The Attempt at a Solution

Well, it seems like it might be a u-substitution problem, but I think I have to rewrite it somehow to get the numerator to cancel? If anyone can give me a hint on what to choose for u, or maybe how to split it up, it would be great. :)

 

[LCKurtz]

Try u = e^6x.

 

[FallingMan]

Okay, let's see...

If u=e^6^x then

du=6e^6^xdx.

So,

\frac{1}{6}\int \frac{u}{e^1^2^x+64}\times\frac{du}{e^6^x}

I'm still a bit confused...

 

[gb7nash]

\frac{1}{6}\int \frac{u}{e^1^2^x+64}\times\frac{du}{e^6^x}

= \frac{1}{6}\int \frac{u}{u^2+64}\times\frac{du}{u}

= ...

 

[eumyang]

Okay, let's see...

If u=e^6^x then

du=6e^6^xdx.

So,

\frac{1}{6}\int \frac{u}{e^1^2^x+64}\times\frac{du}{e^6^x}

I'm still a bit confused...

That e^6x in the denominator should not be there, should it?

[STRIKE]If u = e^6x, what is e^12x in terms of u?
[/STRIKE]

EDIT: Never mind. gb7nash gave it away.

 

[FallingMan]

That e^6x in the denominator should not be there.

If u = e^6x, what is e^12x in terms of u?

Err, shouldn't it be u²? (I think Nash was getting at something similar).. also, why shouldn't the e^6x be in the denominator? I was solving for dx so - then you can get rid of the dx term in the integral, right?

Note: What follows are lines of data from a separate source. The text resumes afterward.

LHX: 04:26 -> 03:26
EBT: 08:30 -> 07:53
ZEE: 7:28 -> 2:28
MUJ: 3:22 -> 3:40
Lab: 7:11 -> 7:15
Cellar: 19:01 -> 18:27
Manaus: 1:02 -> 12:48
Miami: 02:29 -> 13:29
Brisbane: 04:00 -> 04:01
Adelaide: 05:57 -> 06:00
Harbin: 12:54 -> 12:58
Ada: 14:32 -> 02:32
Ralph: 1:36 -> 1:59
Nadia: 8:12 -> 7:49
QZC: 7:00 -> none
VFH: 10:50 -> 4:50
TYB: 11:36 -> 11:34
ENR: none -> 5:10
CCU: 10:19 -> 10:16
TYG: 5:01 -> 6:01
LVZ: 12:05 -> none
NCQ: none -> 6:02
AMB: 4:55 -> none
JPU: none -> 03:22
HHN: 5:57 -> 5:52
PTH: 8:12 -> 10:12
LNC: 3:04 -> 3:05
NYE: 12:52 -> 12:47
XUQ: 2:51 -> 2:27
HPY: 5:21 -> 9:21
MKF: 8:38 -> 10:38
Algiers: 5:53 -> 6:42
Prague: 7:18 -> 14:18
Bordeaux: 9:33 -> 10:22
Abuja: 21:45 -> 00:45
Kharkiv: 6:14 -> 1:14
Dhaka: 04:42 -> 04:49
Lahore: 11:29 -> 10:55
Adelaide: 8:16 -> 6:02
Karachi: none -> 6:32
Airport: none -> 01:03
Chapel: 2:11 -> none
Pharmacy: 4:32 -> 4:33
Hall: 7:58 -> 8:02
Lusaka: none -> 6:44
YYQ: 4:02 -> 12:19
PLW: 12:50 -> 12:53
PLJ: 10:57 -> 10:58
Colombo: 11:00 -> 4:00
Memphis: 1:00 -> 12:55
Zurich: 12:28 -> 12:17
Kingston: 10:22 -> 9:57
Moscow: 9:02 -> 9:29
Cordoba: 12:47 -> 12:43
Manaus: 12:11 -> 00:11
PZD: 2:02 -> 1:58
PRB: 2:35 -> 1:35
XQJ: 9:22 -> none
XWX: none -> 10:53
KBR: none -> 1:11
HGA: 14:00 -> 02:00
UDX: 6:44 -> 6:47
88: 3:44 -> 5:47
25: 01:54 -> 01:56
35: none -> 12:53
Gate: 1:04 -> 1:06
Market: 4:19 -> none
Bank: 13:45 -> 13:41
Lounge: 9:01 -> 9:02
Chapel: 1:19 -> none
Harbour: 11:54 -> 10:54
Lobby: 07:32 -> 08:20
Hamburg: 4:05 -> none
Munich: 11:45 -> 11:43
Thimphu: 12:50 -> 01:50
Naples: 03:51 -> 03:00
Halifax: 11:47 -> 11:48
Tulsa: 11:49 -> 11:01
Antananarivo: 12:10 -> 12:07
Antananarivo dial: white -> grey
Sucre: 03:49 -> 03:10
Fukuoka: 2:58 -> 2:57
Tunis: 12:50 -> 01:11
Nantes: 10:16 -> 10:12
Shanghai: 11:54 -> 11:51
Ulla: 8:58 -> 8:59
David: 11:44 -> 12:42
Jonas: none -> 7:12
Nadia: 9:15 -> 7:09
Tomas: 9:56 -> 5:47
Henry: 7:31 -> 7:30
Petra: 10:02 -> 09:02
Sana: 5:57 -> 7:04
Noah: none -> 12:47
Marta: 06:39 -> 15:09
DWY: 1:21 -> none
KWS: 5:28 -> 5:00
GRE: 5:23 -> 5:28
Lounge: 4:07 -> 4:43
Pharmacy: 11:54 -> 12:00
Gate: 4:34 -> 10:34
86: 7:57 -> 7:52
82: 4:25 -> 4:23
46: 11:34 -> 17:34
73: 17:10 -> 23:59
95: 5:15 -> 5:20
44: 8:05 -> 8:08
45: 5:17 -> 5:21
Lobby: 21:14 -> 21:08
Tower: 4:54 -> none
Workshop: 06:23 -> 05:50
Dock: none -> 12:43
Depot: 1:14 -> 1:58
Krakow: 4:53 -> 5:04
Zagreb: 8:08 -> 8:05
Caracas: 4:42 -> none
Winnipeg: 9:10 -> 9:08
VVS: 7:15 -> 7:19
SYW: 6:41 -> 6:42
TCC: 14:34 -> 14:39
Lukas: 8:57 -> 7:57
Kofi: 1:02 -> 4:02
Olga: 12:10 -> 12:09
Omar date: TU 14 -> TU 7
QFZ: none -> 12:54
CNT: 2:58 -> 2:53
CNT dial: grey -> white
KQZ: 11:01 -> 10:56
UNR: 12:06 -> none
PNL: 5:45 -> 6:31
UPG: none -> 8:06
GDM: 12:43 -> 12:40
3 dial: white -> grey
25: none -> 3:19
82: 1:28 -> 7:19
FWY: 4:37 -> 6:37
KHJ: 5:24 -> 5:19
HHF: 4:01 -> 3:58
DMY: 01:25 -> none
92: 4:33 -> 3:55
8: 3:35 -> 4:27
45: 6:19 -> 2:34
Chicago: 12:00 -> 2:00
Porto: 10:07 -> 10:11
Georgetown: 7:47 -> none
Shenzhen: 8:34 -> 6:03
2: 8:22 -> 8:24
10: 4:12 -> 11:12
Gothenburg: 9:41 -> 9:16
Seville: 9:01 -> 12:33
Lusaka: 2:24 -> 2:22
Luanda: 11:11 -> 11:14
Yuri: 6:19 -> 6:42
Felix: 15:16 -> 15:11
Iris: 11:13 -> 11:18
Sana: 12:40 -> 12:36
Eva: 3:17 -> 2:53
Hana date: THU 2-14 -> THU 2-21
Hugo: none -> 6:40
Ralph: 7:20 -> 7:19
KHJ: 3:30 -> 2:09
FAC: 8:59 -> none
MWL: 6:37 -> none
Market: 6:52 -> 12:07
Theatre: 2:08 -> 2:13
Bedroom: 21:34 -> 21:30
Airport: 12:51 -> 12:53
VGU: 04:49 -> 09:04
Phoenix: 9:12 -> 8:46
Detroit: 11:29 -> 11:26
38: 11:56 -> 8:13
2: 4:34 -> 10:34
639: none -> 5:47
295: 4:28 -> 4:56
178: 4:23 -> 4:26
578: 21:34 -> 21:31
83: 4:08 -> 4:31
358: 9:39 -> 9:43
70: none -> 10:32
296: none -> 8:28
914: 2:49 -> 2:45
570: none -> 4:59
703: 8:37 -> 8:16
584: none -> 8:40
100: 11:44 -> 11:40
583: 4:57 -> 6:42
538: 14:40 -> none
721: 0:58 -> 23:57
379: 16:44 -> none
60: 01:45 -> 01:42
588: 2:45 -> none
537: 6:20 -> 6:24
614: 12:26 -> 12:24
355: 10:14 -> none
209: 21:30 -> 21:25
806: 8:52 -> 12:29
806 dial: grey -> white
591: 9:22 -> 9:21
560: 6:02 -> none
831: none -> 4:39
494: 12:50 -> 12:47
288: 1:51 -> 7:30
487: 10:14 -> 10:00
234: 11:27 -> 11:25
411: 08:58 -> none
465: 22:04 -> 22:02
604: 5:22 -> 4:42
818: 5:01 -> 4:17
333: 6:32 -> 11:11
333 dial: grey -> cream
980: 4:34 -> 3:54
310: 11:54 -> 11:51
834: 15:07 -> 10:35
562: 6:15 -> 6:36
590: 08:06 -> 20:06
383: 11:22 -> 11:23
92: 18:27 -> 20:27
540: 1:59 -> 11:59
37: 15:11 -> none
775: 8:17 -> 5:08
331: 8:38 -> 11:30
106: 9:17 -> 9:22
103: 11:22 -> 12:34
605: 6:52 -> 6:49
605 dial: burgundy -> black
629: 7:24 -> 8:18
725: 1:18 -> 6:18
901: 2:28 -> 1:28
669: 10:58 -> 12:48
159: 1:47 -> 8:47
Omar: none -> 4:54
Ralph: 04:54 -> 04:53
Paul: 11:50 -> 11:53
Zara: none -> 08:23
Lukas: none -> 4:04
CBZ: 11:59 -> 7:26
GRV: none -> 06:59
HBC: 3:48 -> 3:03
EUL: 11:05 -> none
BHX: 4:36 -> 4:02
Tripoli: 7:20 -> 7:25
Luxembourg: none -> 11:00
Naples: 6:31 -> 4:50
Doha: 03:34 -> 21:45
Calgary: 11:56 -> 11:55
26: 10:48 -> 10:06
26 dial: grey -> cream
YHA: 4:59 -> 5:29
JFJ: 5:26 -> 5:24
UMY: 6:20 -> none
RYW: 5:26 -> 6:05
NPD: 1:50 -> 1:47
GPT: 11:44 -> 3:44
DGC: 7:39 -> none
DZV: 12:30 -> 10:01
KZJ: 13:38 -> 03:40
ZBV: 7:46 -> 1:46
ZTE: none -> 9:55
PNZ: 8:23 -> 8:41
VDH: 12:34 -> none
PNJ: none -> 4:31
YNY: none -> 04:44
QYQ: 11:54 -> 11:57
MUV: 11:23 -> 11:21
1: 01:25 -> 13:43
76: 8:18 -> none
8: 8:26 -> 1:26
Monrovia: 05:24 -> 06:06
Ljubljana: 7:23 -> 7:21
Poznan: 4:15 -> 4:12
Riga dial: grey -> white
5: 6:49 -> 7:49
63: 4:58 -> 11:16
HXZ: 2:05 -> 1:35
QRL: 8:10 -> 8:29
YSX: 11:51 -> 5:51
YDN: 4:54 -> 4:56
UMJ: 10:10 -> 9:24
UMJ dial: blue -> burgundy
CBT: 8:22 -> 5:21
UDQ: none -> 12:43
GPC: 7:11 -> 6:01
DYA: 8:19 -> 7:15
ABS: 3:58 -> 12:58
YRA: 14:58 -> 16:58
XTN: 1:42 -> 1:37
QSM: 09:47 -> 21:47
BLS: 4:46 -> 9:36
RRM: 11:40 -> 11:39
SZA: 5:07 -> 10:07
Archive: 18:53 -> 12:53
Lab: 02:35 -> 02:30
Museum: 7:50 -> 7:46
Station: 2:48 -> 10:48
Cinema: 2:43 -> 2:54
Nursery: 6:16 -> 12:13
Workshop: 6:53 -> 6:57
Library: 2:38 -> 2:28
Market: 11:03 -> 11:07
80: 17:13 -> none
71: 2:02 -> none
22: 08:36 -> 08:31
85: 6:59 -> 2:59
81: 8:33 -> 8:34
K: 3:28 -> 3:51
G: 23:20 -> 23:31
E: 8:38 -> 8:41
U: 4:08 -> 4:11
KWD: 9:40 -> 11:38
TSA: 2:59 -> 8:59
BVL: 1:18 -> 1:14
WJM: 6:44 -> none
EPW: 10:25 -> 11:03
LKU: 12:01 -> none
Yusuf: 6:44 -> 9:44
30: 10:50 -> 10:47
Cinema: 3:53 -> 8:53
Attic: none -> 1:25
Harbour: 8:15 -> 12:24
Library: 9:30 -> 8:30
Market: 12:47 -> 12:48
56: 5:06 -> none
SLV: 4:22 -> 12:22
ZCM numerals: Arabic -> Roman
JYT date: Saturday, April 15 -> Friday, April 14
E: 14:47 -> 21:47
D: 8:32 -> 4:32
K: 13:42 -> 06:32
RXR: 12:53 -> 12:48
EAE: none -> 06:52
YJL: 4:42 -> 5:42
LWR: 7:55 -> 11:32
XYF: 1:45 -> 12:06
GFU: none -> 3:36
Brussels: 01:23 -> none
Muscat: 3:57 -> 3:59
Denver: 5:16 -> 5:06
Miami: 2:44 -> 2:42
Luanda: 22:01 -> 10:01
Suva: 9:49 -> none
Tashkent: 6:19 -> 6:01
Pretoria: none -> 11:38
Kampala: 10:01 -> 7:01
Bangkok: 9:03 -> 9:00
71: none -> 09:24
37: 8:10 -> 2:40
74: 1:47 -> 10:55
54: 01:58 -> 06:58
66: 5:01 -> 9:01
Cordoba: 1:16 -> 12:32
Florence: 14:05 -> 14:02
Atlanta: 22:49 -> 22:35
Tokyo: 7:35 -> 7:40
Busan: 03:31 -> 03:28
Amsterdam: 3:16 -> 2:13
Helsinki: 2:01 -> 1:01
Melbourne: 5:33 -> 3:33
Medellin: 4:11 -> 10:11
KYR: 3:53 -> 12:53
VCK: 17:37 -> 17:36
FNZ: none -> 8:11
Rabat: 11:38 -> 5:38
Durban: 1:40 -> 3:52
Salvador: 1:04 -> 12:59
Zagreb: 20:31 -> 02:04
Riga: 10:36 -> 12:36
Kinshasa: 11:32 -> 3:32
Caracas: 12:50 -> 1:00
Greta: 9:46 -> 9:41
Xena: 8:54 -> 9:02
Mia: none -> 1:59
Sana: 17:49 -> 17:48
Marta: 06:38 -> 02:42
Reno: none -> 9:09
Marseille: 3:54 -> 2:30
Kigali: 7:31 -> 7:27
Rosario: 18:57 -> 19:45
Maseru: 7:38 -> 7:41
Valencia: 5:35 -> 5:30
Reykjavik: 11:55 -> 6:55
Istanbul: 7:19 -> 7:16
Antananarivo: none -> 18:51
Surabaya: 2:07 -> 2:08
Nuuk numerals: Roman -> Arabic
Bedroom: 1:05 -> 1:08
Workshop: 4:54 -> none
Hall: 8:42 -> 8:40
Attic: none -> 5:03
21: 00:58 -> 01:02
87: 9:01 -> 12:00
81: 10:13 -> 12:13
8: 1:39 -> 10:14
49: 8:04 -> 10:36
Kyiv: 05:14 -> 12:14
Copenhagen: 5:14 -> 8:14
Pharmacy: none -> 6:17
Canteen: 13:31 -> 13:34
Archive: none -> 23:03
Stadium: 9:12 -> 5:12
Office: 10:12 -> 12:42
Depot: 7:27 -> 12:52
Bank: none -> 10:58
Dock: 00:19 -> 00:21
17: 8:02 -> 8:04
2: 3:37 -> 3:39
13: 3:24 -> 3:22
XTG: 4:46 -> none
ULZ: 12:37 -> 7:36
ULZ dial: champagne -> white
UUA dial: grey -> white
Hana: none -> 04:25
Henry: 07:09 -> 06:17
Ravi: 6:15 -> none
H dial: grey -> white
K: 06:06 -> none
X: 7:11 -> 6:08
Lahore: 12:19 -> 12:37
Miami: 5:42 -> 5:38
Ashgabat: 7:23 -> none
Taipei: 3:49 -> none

EDIT: Oh, you mean it shouldn't be there because you can replace it with a u?

 

[eumyang]

Err, shouldn't it be u²? (I think Nash was getting at something similar).. also, why shouldn't the e^6x be in the denominator? I was solving for dx so - then you can get rid of the dx term in the integral, right?

EDIT: Oh, you mean it shouldn't be there because you can replace it with a u?

Yes, that's what I mean.

\int \frac{e^6^x}{e^1^2^x+64}dx

Let u = e^6x.
Then du = 6e^6x dx.
So
\frac{du}{6} = e^{6x} dx.

Which means the integral becomes
\frac{1}{6} \int \frac{du}{u^2+64}EDIT: Fixed.

 

[FallingMan]

Yes, that's what I mean.

\int \frac{e^6^x}{e^1^2^x+64}dx

Let u = e^6x.
Then du = 6e^6x dx.
So
\frac{du}{6} = e^{6x} dx.

Which means the integral becomes
\frac{1}{6} \int \frac{du}{u^2+64}


EDIT: Fixed.

Hmmm, interesting. Is there some rule that I am not aware of for dealing with this situation. Wolfram-alpha is giving me some way to integrate it that I don't really understand... At least I understand how to get to this point.

I might need some more time to figure out the rest.

 

[eumyang]

If you are studying from a calculus textbook, look for a table of integrals. There is one that starts like this:
\int \frac{du}{u^2 + a^2} = ...
(or something similar).

 

[FallingMan]

If you are studying from a calculus textbook, look for a table of integrals. There is one that starts like this:
\int \frac{du}{u^2 + a^2} = ...
(or something similar).

Oh... like...

\int \frac{du}{u^2 + a^2} = \frac{tan^-^1(\frac{u}{a})}{a}+C

Like that?

 

[gb7nash]

Oh... like...

\int \frac{du}{u^2 + a^2} = \frac{tan^-^1(\frac{u}{a})}{a}+C

Like that?

Looks right. Just remember to convert back to x.

 

[FallingMan]

Looks right. Just remember to convert back to x.

=\frac{1}{6} \int\frac{1}{u^2+8^2}du = \frac{1}{6}\times\frac{tan^-^1\frac{u}{8}}{8}=\frac{1}{6}\times\frac{tan^-^1(\frac{e^6^x}{8})}{8}+C

That seems right.. thank you for the help guys!